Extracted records
____

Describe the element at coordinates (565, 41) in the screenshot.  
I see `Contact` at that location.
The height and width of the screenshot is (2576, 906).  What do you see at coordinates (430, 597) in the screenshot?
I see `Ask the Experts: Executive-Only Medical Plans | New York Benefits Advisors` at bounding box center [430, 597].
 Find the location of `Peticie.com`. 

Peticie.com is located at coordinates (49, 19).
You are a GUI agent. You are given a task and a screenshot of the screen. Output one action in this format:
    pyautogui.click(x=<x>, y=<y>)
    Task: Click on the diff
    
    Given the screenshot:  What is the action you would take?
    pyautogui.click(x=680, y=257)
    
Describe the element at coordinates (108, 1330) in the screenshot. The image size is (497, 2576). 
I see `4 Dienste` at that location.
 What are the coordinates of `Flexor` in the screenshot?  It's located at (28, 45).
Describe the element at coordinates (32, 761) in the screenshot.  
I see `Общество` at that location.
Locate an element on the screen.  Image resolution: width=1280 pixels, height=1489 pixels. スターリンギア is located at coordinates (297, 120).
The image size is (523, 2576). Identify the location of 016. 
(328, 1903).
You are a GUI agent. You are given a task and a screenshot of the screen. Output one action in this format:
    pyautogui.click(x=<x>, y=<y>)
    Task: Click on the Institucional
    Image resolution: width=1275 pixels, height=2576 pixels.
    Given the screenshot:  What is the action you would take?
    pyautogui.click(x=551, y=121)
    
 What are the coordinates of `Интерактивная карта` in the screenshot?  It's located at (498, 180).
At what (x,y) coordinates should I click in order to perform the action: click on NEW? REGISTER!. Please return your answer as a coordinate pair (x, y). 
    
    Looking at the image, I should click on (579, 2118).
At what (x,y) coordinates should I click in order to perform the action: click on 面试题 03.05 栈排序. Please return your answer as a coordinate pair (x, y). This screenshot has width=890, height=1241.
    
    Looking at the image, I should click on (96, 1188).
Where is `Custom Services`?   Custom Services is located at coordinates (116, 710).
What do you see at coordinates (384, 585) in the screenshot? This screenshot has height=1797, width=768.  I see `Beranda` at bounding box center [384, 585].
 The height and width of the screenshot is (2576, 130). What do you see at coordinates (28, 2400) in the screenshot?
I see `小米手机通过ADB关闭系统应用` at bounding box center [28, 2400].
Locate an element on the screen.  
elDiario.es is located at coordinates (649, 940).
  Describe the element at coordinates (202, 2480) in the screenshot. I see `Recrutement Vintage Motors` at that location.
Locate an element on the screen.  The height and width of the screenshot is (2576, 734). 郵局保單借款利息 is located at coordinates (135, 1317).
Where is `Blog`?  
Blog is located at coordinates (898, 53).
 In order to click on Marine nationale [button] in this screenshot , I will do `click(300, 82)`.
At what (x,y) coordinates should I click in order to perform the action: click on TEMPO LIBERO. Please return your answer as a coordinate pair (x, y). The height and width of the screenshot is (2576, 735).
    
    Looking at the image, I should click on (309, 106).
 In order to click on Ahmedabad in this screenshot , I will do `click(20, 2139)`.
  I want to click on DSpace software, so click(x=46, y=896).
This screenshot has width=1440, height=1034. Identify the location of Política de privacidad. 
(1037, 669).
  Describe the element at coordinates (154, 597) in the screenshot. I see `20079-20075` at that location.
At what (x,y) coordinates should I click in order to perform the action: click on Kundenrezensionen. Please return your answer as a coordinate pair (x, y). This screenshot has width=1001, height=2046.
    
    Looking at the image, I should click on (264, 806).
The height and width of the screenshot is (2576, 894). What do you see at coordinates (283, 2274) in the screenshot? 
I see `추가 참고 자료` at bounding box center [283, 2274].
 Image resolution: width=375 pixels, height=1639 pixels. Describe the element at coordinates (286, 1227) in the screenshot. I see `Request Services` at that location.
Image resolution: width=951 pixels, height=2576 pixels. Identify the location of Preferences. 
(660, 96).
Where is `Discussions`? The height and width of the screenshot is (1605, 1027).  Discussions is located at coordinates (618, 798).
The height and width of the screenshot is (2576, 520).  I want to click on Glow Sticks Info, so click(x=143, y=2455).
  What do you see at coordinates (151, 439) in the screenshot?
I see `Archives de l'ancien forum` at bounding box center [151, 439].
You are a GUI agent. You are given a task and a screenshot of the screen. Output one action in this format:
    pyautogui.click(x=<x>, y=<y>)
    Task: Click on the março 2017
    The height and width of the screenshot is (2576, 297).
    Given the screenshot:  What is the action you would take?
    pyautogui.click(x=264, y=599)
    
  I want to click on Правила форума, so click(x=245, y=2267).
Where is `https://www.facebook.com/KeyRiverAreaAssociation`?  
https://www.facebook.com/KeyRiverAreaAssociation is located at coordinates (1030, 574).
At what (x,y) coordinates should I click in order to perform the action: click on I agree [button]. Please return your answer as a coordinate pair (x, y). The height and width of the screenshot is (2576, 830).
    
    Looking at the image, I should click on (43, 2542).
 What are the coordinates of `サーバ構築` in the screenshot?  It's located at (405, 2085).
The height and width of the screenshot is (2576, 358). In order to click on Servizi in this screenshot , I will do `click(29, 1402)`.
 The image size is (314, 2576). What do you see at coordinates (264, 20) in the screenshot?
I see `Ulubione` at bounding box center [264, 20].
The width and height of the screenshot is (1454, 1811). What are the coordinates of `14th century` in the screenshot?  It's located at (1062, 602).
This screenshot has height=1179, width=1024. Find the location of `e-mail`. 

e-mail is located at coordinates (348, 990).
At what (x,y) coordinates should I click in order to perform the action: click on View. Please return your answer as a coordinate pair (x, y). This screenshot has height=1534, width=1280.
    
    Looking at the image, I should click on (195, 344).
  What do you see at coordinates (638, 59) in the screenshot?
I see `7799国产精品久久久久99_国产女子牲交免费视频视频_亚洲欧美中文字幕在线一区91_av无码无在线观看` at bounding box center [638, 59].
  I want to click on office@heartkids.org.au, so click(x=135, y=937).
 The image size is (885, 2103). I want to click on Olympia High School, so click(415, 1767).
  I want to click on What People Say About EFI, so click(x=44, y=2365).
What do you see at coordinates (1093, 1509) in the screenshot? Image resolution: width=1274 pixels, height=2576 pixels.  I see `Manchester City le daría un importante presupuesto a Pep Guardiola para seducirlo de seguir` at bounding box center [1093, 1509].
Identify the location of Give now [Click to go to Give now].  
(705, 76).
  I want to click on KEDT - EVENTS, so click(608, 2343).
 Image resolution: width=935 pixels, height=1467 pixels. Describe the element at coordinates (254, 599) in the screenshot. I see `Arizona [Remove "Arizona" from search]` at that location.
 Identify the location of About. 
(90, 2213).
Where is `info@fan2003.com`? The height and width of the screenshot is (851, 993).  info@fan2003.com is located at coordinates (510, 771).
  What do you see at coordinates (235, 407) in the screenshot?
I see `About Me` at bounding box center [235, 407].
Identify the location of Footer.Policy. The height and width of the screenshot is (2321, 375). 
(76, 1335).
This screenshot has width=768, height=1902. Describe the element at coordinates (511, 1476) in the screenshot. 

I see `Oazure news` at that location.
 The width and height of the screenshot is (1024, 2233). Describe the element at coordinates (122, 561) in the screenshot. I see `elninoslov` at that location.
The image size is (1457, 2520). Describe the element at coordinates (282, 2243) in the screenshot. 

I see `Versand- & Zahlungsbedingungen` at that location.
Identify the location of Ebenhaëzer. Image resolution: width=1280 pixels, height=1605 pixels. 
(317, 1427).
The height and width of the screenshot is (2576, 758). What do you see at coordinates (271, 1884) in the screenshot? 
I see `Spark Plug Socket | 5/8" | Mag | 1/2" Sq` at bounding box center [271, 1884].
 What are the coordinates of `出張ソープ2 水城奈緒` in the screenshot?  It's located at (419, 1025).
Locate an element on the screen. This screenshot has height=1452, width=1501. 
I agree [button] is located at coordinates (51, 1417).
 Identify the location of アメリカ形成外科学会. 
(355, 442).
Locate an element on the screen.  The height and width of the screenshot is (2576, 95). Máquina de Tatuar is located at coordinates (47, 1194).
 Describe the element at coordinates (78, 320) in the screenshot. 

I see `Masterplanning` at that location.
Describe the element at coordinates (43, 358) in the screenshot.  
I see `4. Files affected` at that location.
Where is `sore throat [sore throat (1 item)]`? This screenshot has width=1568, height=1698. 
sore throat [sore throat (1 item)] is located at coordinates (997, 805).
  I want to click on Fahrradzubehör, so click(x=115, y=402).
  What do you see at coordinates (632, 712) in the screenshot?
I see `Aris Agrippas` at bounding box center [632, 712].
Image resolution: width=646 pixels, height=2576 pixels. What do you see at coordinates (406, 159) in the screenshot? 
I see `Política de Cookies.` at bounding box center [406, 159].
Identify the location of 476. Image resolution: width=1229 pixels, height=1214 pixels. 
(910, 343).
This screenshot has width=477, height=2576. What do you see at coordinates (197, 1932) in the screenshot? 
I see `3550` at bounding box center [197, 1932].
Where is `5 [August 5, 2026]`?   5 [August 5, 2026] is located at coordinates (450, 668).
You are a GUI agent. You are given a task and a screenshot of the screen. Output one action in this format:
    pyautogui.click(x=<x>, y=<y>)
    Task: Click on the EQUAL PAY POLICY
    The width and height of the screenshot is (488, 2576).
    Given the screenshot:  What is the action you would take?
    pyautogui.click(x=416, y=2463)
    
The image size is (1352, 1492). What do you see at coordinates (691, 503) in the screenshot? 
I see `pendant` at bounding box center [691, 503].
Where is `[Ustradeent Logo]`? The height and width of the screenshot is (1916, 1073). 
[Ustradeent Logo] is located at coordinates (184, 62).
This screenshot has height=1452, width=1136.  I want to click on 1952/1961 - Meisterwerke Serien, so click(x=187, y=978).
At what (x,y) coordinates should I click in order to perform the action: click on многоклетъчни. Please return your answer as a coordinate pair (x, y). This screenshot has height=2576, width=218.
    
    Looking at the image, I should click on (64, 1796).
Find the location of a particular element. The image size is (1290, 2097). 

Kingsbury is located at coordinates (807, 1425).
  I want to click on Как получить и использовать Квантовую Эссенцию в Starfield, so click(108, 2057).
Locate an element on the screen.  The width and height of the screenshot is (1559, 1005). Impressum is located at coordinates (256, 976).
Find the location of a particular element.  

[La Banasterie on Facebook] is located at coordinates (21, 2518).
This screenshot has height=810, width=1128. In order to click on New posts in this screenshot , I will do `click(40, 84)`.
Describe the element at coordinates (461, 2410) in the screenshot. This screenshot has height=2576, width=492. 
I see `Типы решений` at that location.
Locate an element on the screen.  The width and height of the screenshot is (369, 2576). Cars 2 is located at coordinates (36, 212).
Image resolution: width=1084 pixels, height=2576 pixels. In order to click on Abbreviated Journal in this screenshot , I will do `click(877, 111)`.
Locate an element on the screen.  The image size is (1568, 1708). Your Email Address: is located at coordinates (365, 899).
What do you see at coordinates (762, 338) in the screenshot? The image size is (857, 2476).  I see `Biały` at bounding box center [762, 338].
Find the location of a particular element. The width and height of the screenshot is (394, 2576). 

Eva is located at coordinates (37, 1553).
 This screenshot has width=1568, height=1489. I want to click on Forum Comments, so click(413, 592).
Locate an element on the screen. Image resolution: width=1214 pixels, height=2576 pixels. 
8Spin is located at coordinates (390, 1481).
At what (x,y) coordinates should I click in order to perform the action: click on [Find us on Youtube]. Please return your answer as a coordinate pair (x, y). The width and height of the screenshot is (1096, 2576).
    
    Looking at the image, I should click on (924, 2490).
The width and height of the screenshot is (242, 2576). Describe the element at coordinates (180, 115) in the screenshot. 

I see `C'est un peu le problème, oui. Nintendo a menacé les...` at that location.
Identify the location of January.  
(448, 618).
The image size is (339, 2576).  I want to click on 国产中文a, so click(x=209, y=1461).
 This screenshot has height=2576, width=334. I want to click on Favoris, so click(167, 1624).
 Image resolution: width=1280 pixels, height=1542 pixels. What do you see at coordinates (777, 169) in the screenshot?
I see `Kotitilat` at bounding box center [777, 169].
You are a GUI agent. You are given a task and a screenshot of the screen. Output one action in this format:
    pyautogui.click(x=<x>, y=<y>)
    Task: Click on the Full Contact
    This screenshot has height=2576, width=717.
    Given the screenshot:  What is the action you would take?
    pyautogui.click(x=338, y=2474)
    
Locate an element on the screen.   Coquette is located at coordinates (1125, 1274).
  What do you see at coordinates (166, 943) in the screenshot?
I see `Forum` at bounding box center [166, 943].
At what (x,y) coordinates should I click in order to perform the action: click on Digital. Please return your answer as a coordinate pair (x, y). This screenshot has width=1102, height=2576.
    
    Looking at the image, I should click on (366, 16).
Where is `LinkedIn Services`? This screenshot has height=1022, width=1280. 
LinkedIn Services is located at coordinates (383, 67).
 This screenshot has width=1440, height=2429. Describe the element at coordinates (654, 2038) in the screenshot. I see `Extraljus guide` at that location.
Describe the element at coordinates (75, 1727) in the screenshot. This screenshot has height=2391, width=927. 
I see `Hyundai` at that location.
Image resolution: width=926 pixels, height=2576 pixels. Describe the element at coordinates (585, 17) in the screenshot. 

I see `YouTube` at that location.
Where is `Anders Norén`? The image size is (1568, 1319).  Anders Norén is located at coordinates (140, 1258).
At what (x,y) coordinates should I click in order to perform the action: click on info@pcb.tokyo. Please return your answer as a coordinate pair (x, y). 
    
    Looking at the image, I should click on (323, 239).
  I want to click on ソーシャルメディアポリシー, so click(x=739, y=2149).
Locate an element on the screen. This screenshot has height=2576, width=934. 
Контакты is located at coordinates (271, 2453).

____

EXERCISE BRIEF: Above are the records; please copy exactly their first line and each line after it through the line containing "Image resolution: width=1275", and no line after that.

TASK RESPONSE:
Describe the element at coordinates (565, 41) in the screenshot.  
I see `Contact` at that location.
The height and width of the screenshot is (2576, 906).  What do you see at coordinates (430, 597) in the screenshot?
I see `Ask the Experts: Executive-Only Medical Plans | New York Benefits Advisors` at bounding box center [430, 597].
 Find the location of `Peticie.com`. 

Peticie.com is located at coordinates (49, 19).
You are a GUI agent. You are given a task and a screenshot of the screen. Output one action in this format:
    pyautogui.click(x=<x>, y=<y>)
    Task: Click on the diff
    
    Given the screenshot:  What is the action you would take?
    pyautogui.click(x=680, y=257)
    
Describe the element at coordinates (108, 1330) in the screenshot. The image size is (497, 2576). 
I see `4 Dienste` at that location.
 What are the coordinates of `Flexor` in the screenshot?  It's located at (28, 45).
Describe the element at coordinates (32, 761) in the screenshot.  
I see `Общество` at that location.
Locate an element on the screen.  Image resolution: width=1280 pixels, height=1489 pixels. スターリンギア is located at coordinates (297, 120).
The image size is (523, 2576). Identify the location of 016. 
(328, 1903).
You are a GUI agent. You are given a task and a screenshot of the screen. Output one action in this format:
    pyautogui.click(x=<x>, y=<y>)
    Task: Click on the Institucional
    Image resolution: width=1275 pixels, height=2576 pixels.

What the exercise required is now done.